The Pamplona bull run goes back in time perhaps as far as the 1300s. It draws tens of thousands of people each year, some of whom run in front of a dozen or so bulls that are let loose on narrow city streets. The eight-day event always results in hundreds of people being injured, mostly by being trampled by other participants, and some by being gored by bulls.
Sound like fun? Then there’s good news for you. The bull runs are coming to America. Organizers have scheduled bull runs in several U.S. cities, beginning with Richmond, VA, on Aug. 24. More than 5,000 people have signed up so far for the Richmond run. Bull runs are planned for Houston on Dec. 7 and Dallas on April 5, with events also planned in California, Florida, Georgia, Illinois, Minnesota and Pennsylvania.

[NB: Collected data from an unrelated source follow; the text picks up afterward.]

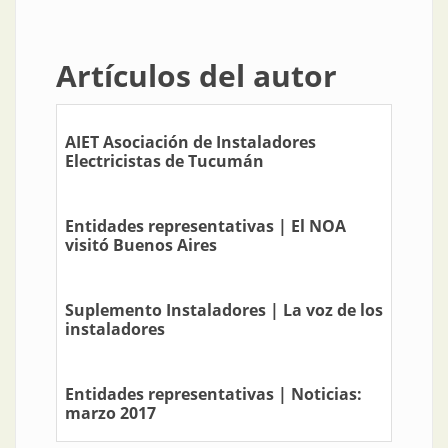
Artículos del autor
AIET Asociación de Instaladores
Electricistas de Tucumán
Entidades representativas | El NOA
visitó Buenos Aires
Suplemento Instaladores | La voz de los
instaladores
Entidades representativas | Noticias:
marzo 2017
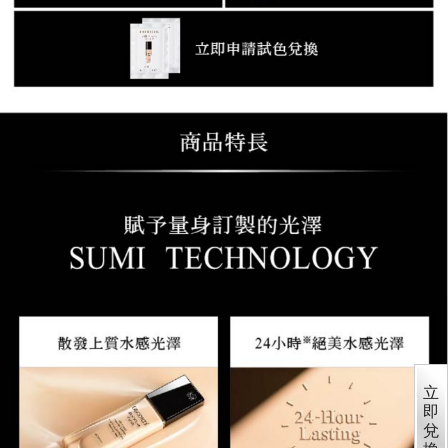
立
即
兌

The annual Pamplona run was held last month. Six participants were gored by bulls, including a 23-year-old Australian woman who was in “very grave” condition after being gored in the back, causing multiple rib fractures and damage to her right lung. Fifty people were carried away by ambulances. Records going back to 1910 indicate 15 people have been killed over the years.
The U.S. events hope to duplicate some of that pick your own word: [excitement] [insanity]. From the organizers’ website:
“Face the adrenaline rush of a lifetime as you’re pursued by 1,000-pound bulls stampeding down a quarter-mile course. Then celebrate with thousands of thrill-seekers in a massive, day-long festival that also features our insane tomato food fight, Tomato Royale!”
Will the U.S. events be as dangerous as the one in Pamplona? Organizers say yes and no. From the website:
“We do what we can to minimize risks by using less aggressive bulls than those used in Spain and allowing runners to hide in nooks and climb over the track fence if necessary.”
However, it also says:
“By participating in the run, you accept the risk that you might be trampled, gored, rammed or tossed in the air by a bull, or bumped, jostled, tripped or trampled by your fellow runners. … Make no mistake: you could get seriously injured in this event.”
Ready to sign up? After all, it’s not every day you get a chance to be “trampled, gored or rammed.” Cost to participate is $60, with discounts for registering early. Registration includes the privilege of running with (from?) the bulls, throwing tomatoes, plus a free T-shirt and bandana. Spectators pay $10.
Of course, activists against animal cruelty are speaking out against the events. The organizers respond:
“We [do not] abuse [the bulls] in anyway. We don’t hit them, shock them or deprive them of food, water, light or sleep. In fact, we have a veterinarian on site at all times to make sure the bulls are treated properly and are perfectly healthy before, during and after each run.”
It is unlikely opponents of bull-running will make much headway in this part of the country, where professional bull riding is popular, with Professional Bull Riders competitions planned in Tulsa and Thackerville later this month.
Who knows? Maybe the bulls enjoy the chance to chase after anyone crazy enough to run in front of them.